Vinterberg told Time Out London that, while The Celebration “was a big success… the whole Dogme thing was something I could take no further. I had to start all over again and redefine myself, which left me very vulnerable and created many painful experiences, but also some work I’m very proud of.” The director spoke of Submarino, the family drama he directed before The Hunt, as similar to the films he made in film school, essentially returning his interests and concerns back to square one, but in a new context of a whirlwind of filmmaking experience. In this case, it is hardly regressive to move backwards.

Create a Community as Your Setting

In Vinterberg’s two best-known films, The Celebration and The Hunt, the director establishes a detailed portrait of an ensemble community and slowly unravels through the course of the film. Even though each film centers around a central human drama, the functions of the community – from its unspoken rules and customs to the unique reactions of different characters to each narrative revelation – are essential to the depth and power of these films. Vinterberg takes time to establish the world in which his characters reside, and realizes that the communities in which your characters exist are the film’s setting.

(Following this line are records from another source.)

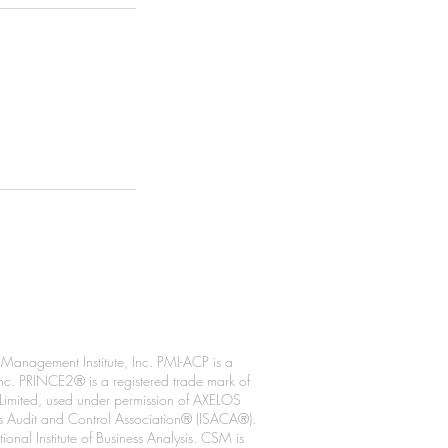
anagement Institute, Inc. PMI-ACP is a
 Inc. PRINCE2® is a registered trade mark of
 Limited, used under permission of AXELOS
ms Audit and Control Association® (ISACA®).
al Institute of Business Analysis. CSM is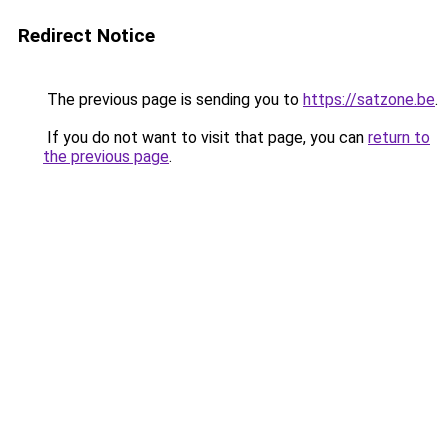
Redirect Notice
The previous page is sending you to
https://satzone.be
.
If you do not want to visit that page, you can
return to
the previous page
.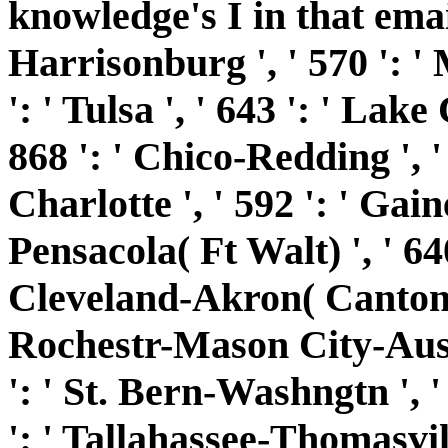
knowledge's I in that email.
Harrisonburg ', ' 570 ': '
': ' Tulsa ', ' 643 ': ' Lake 
868 ': ' Chico-Redding ', ' 
Charlotte ', ' 592 ': ' Gaine
Pensacola( Ft Walt) ', ' 640
Cleveland-Akron( Canton) ',
Rochestr-Mason City-Austin
': ' St. Bern-Washngtn ', '
': ' Tallahassee-Thomasville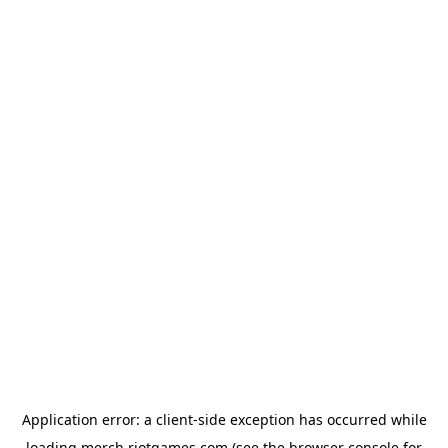
Application error: a
client
-side exception has occurred while
loading
merch.riotgames.com
(see the
browser console
for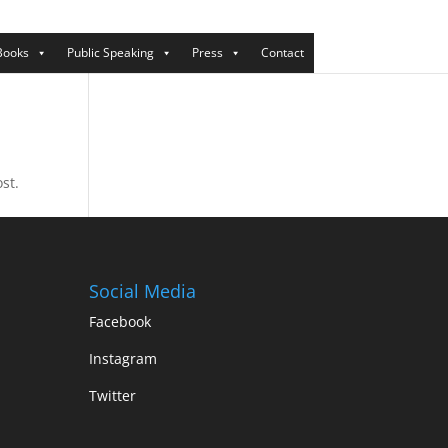
Books
Public Speaking
Press
Contact
st.
Social Media
Facebook
Instagram
Twitter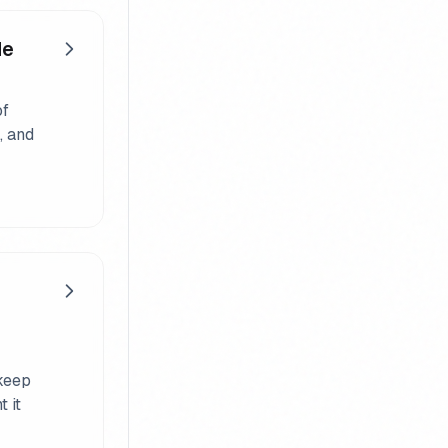
de
of
, and
 keep
 it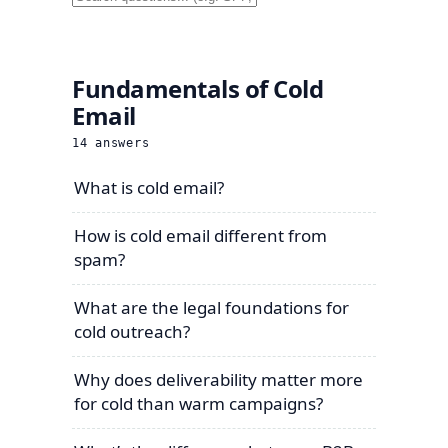
Fundamentals of Cold
Email
14
answers
What is cold email?
How is cold email different from
spam?
What are the legal foundations for
cold outreach?
Why does deliverability matter more
for cold than warm campaigns?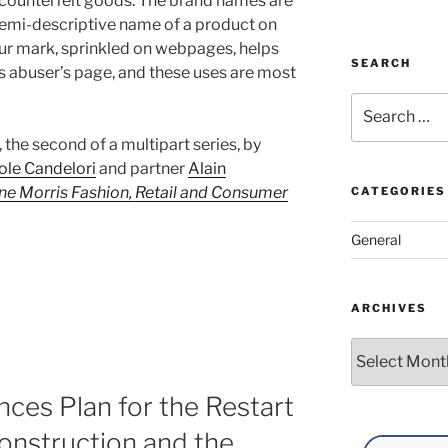
r counterfeit goods. The brand names are
 semi-descriptive name of a product on
 your mark, sprinkled on webpages, helps
SEARCH
is abuser’s page, and these uses are most
Search
for:
t, the second of a multipart series, by
ole Candelori
and partner
Alain
e Morris Fashion, Retail and Consumer
CATEGORIES
General
ARCHIVES
Archives
ces Plan for the Restart
onstruction and the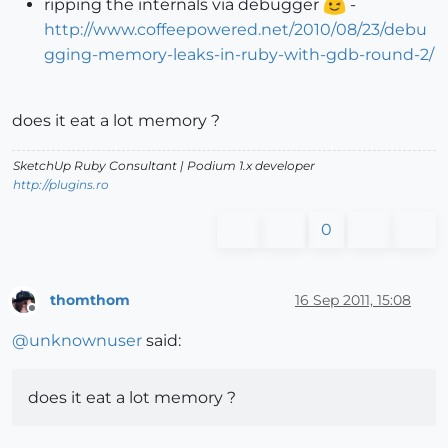
ripping the internals via debugger
-
http://www.coffeepowered.net/2010/08/23/debu
gging-memory-leaks-in-ruby-with-gdb-round-2/
does it eat a lot memory ?
SketchUp Ruby Consultant | Podium 1.x developer
http://plugins.ro
0
thomthom
16 Sep 2011, 15:08
Offline
@
unknownuser
said:
does it eat a lot memory ?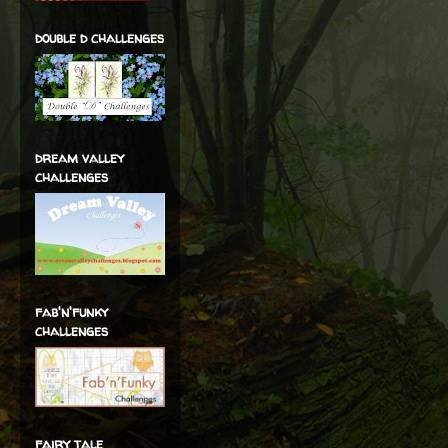
double d challenges
dream valley
challenges
fab'n'funky
challenges
fairy tale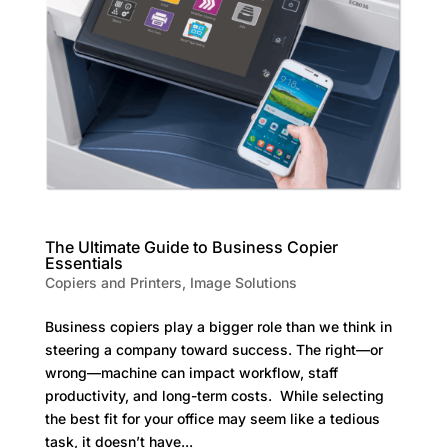
The Ultimate Guide to Business Copier
Essentials
Copiers and Printers
,
Image Solutions
Business copiers play a bigger role than we think in
steering a company toward success. The right—or
wrong—machine can impact workflow, staff
productivity, and long-term costs. While selecting
the best fit for your office may seem like a tedious
task, it doesn’t have...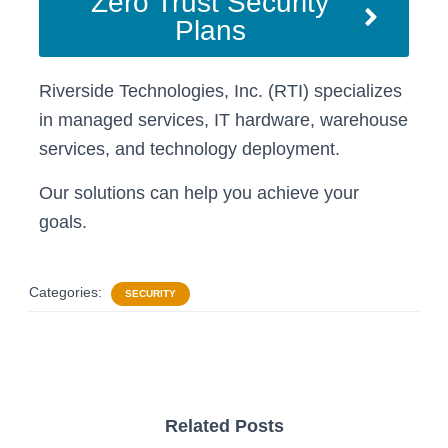
Zero Trust Security
Plans
Riverside Technologies, Inc. (RTI) specializes
in managed services, IT hardware, warehouse
services, and technology deployment.
Our solutions can help you achieve your
goals.
Categories:
SECURITY
Related Posts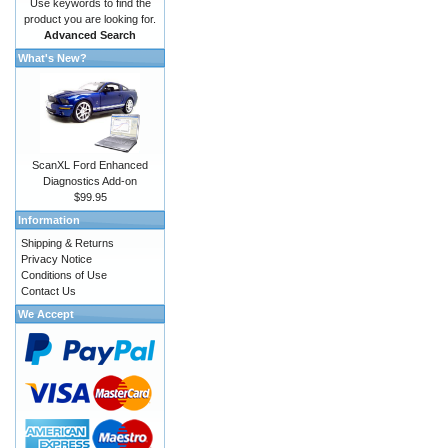
Use keywords to find the
product you are looking for.
Advanced Search
What's New?
ScanXL Ford Enhanced
Diagnostics Add-on
$99.95
Information
Shipping & Returns
Privacy Notice
Conditions of Use
Contact Us
We Accept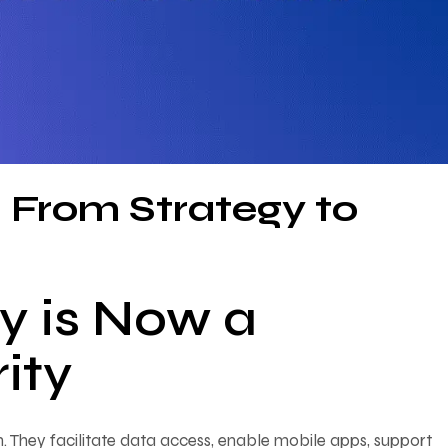
: From Strategy to
y is Now a
ity
n. They facilitate data access, enable mobile apps, support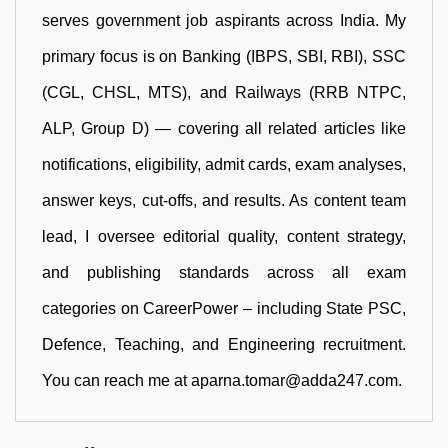
serves government job aspirants across India. My
primary focus is on Banking (IBPS, SBI, RBI), SSC
(CGL, CHSL, MTS), and Railways (RRB NTPC,
ALP, Group D) — covering all related articles like
notifications, eligibility, admit cards, exam analyses,
answer keys, cut-offs, and results. As content team
lead, I oversee editorial quality, content strategy,
and publishing standards across all exam
categories on CareerPower – including State PSC,
Defence, Teaching, and Engineering recruitment.
You can reach me at aparna.tomar@adda247.com.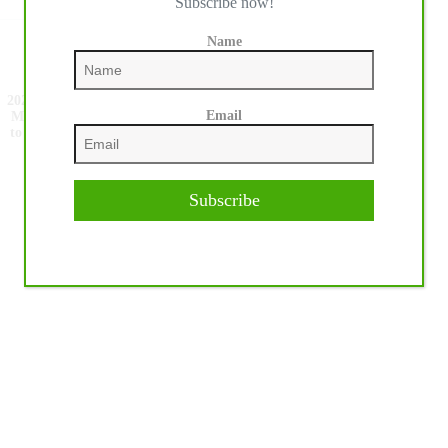
Subscribe now!
Name
NEXT
POST
2026 NRHA European Futurity, Europe’s Only
Email
Million Dollar Reining Competition. The Race
to the Open Finals Begins as Non Pro Finalists
Are Named.
Subscribe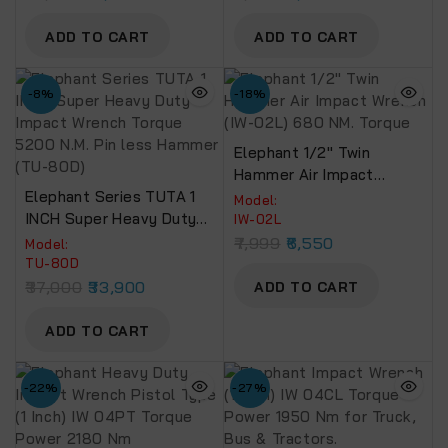
ADD TO CART
ADD TO CART
-8%
-18%
Elephant 1/2″ Twin
Hammer Air Impact
Elephant Series TUTA 1
Wrench (IW-02L) 680 NM.
Model:
INCH Super Heavy Duty
Torque
IW-02L
Impact Wrench Torque
7,999
6,550
Model:
5200 N.M. Pin Less
TU-80D
Hammer (TU-80D)
37,000
33,900
ADD TO CART
ADD TO CART
-22%
-27%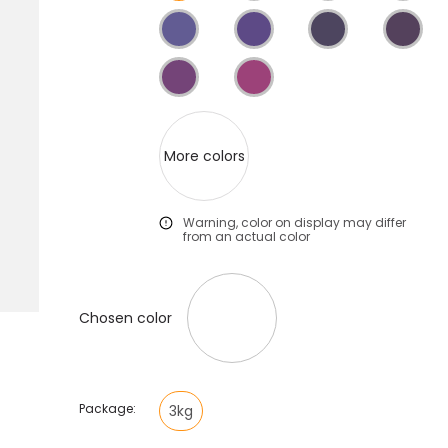
More colors
Warning, color on display may differ
from an actual color
Chosen color
Package:
3kg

What We’ve Learned: Give Yourself to the Material

As Vinterberg must choose precisely what to adapt and what to leave out from Thomas Hardy’s novel for his newest feature, he continues to recognize the necessity of recognizing – and embracing – one’s limitations. And as Vinterberg asserts that he sought to make a “Thomas Hardy film,” not a “Thomas Vinterberg film,” he reveals (as is evidenced by his career thus far) that the identity of a filmmaker is unfixed. It can change, evolve, experiment, move backwards, or even be erased in favor of honoring source material. As a director who technically wasn’t even credited for his first feature, Vinterberg’s work demonstrates the undetermined place of the filmmaker with respect to the work. A filmmaker can only give who they are at that particular moment to the work at hand, and often giving oneself to a certain project can mean thinking about one’s own identity in a completely different way.